Johnny Cash At San Quentin – Johnny Cash
Johnny Cash erinnert sich der vergessenen Männer. Sie lieben ihn dafür. In einem Gefängnis für Insassen zu singen, deren Geist von unserem hirnlosen Strafsystem gebrochen wurde, das ist Revolution á la Johnny Cash. Innerhalb der Gefängnismauern wird Musik zu einer spirituellen Angelegenheit. Ihr haftet etwas an, das den Strafvollzug komplett aushebelt. Musik ist positiv. Musik befreit.
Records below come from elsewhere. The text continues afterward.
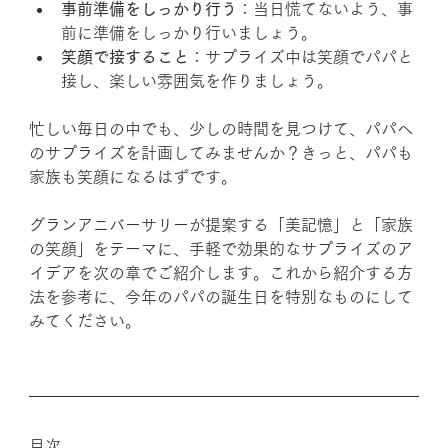
事前準備をしっかり行う
：当日慌てないよう、事
前に準備をしっかり行いましょう。
笑顔で接すること
：サプライズ中は笑顔でパパと
接し、楽しい雰囲気を作りましょう。
忙しい毎日の中でも、少しの時間を見つけて、パパへ
のサプライズを計画してみませんか？きっと、パパも
家族も笑顔になるはずです。
グランアニバーサリーが提案する「美記憶」と「家族
の笑顔」をテーマに、手軽で効果的なサプライズのア
イデアを次の章でご紹介します。これから紹介する方
法を参考に、今年のパパの誕生日を特別なものにして
みてください。
目次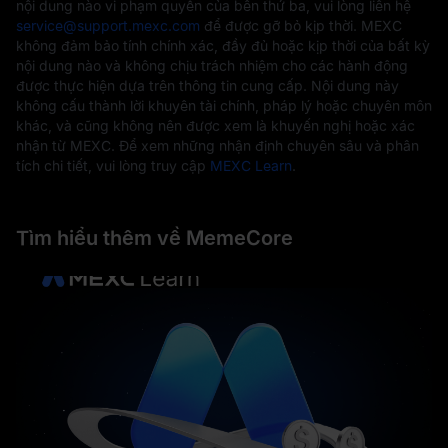
nội dung nào vi phạm quyền của bên thứ ba, vui lòng liên hệ
service@support.mexc.com
để được gỡ bỏ kịp thời. MEXC
không đảm bảo tính chính xác, đầy đủ hoặc kịp thời của bất kỳ
nội dung nào và không chịu trách nhiệm cho các hành động
được thực hiện dựa trên thông tin cung cấp. Nội dung này
không cấu thành lời khuyên tài chính, pháp lý hoặc chuyên môn
khác, và cũng không nên được xem là khuyến nghị hoặc xác
nhận từ MEXC. Để xem những nhận định chuyên sâu và phân
tích chi tiết, vui lòng truy cập
MEXC Learn
.
Tìm hiểu thêm về MemeCore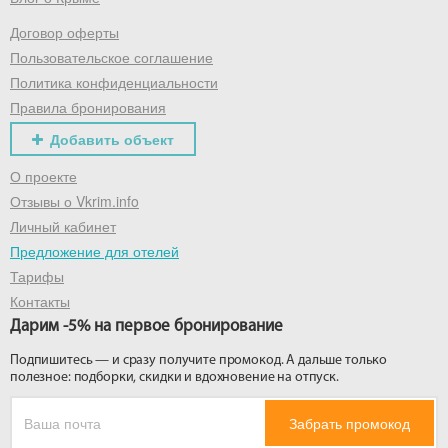
Договор оферты
Получить промокод
Пользовательское соглашение
Политика конфиденциальности
Правила бронирования
Добавить объект
О проекте
Отзывы о Vkrim.info
Личный кабинет
Предложение для отелей
Тарифы
Контакты
Дарим -5% на первое бронирование
Подпишитесь — и сразу получите промокод. А дальше только
полезное: подборки, скидки и вдохновение на отпуск.
Забрать промокод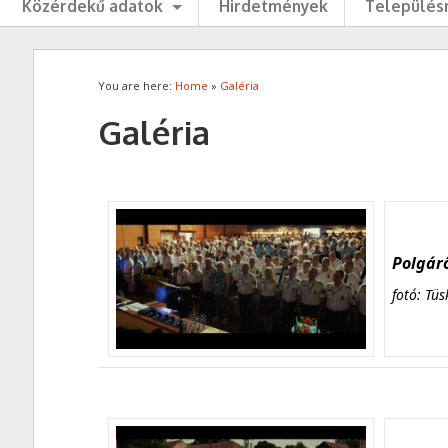
Közérdekű adatok
Hirdetmények
Településr
You are here:
Home
»
Galéria
Galéria
Polgárő
fotó: Tüs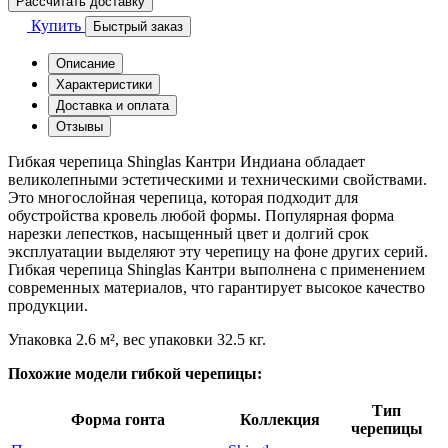
Рассчитать доставку
Купить
Быстрый заказ
Описание
Характеристики
Доставка и оплата
Отзывы
Гибкая черепица Shinglas Кантри Индиана обладает
великолепными эстетическими и техническими свойствами.
Это многослойная черепица, которая подходит для
обустройства кровель любой формы. Популярная форма
нарезки лепестков, насыщенный цвет и долгий срок
эксплуатации выделяют эту черепицу на фоне других серий.
Гибкая черепица Shinglas Кантри выполнена с применением
современных материалов, что гарантирует высокое качество
продукции.
Упаковка 2.6 м², вес упаковки 32.5 кг.
Похожие модели гибкой черепицы:
Тип
Форма гонта
Коллекция
черепицы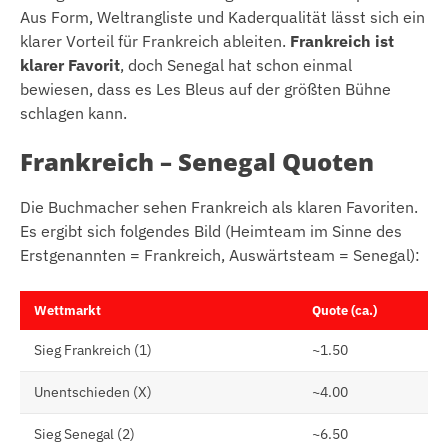
Aus Form, Weltrangliste und Kaderqualität lässt sich ein
klarer Vorteil für Frankreich ableiten.
Frankreich ist
klarer Favorit
, doch Senegal hat schon einmal
bewiesen, dass es Les Bleus auf der größten Bühne
schlagen kann.
Frankreich – Senegal Quoten
Die Buchmacher sehen Frankreich als klaren Favoriten.
Es ergibt sich folgendes Bild (Heimteam im Sinne des
Erstgenannten = Frankreich, Auswärtsteam = Senegal):
Wettmarkt
Quote (ca.)
Sieg Frankreich (1)
~1.50
Unentschieden (X)
~4.00
Sieg Senegal (2)
~6.50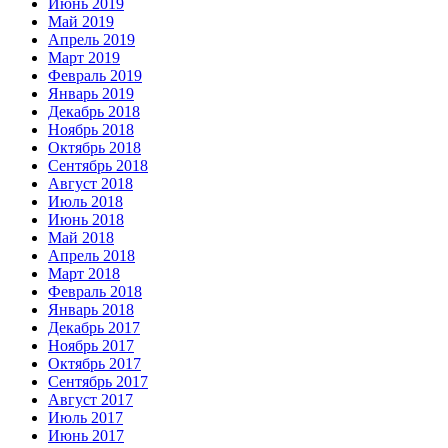
Июнь 2019
Май 2019
Апрель 2019
Март 2019
Февраль 2019
Январь 2019
Декабрь 2018
Ноябрь 2018
Октябрь 2018
Сентябрь 2018
Август 2018
Июль 2018
Июнь 2018
Май 2018
Апрель 2018
Март 2018
Февраль 2018
Январь 2018
Декабрь 2017
Ноябрь 2017
Октябрь 2017
Сентябрь 2017
Август 2017
Июль 2017
Июнь 2017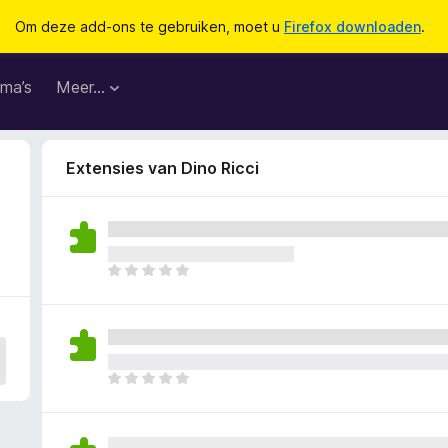
Om deze add-ons te gebruiken, moet u
Firefox downloaden
.
ma’s
Meer…
Extensies van Dino Ricci
E
r
z
i
j
n
E
n
r
o
z
g
i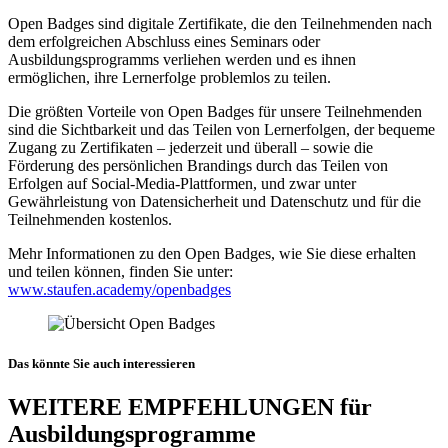
Open Badges sind digitale Zertifikate, die den Teilnehmenden nach
dem erfolgreichen Abschluss eines Seminars oder
Ausbildungsprogramms verliehen werden und es ihnen
ermöglichen, ihre Lernerfolge problemlos zu teilen.
Die größten Vorteile von Open Badges für unsere Teilnehmenden
sind die Sichtbarkeit und das Teilen von Lernerfolgen, der bequeme
Zugang zu Zertifikaten – jederzeit und überall – sowie die
Förderung des persönlichen Brandings durch das Teilen von
Erfolgen auf Social-Media-Plattformen, und zwar unter
Gewährleistung von Datensicherheit und Datenschutz und für die
Teilnehmenden kostenlos.
Mehr Informationen zu den Open Badges, wie Sie diese erhalten
und teilen können, finden Sie unter:
www.staufen.academy/openbadges
Das könnte Sie auch interessieren
WEITERE EMPFEHLUNGEN für
Ausbildungsprogramme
Auch wenn Cash sagt, dass der „alte Johnny immer dann am besten ist, wenn er unter Druck steht“: Er klingt sehr müde auf dieser Platte, bei einigen Songs trifft er nicht die richtigen Töne. Was von der Tatsache, dass hier echte menschliche Kommunikation stattfindet, jedoch mehr als ausgeglichen wird. Die lebendige Kommunikation mit dem Publikum scheint eine aussterbende Kunst zu sein, in der zeitgenössischen Kultur werden nur noch Schallplattenaufnahmen als authentisch angesehen. Selbst die sogenannten „revolutionären“ neuen Bands scheitern jedoch beim Versuch, in einem technologisch hochgerüsteten Studio jene Emotionalität zu entwickeln, zu der sie sonst in der Lage wären. Im Wertekontext der meisten heutigen Musiker scheint der direkte Kontakt zum Publikum keine Rolle mehr zu spielen.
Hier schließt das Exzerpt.